** What you are asked to do **
Retype each entry verbatim. Do not include the images.
*** Given data Section Begins ***
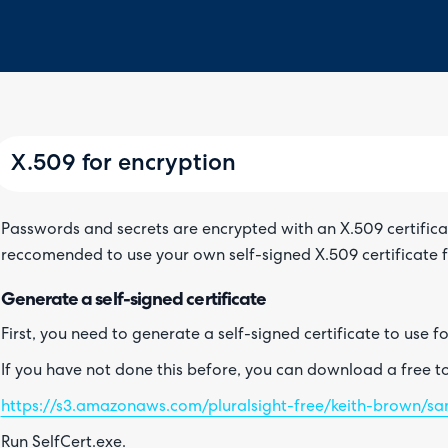
X.509 for encryption
Passwords and secrets are encrypted with an X.509 certificate 
reccomended to use your own self-signed X.509 certificate f
Generate a self-signed certificate
First, you need to generate a self-signed certificate to use f
If you have not done this before, you can download a free too
https://s3.amazonaws.com/pluralsight-free/keith-brown/sam
Run SelfCert.exe.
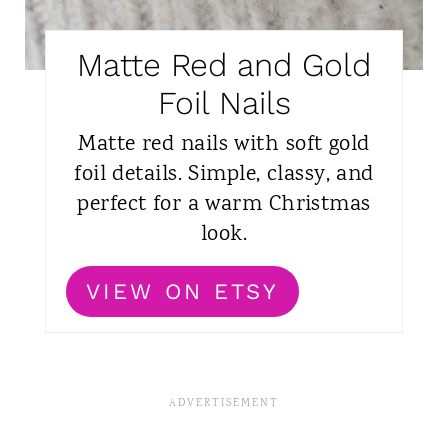
Matte Red and Gold
Foil Nails
Matte red nails with soft gold
foil details. Simple, classy, and
perfect for a warm Christmas
look.
VIEW ON ETSY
*** Given data Section Ends ***
** Written response **
X.509 for encryption
Passwords and secrets are encrypted with an X.509 certificate 
reccomended to use your own self-signed X.509 certificate f
Generate a self-signed certificate
First, you need to generate a self-signed certificate to use f
If you have not done this before, you can download a free too
https://s3.amazonaws.com/pluralsight-free/keith-brown/sam
Run SelfCert.exe.
Matte Red and Gold
Foil Nails
Matte red nails with soft gold
foil details. Simple, classy, and
perfect for a warm Christmas
look.
VIEW ON ETSY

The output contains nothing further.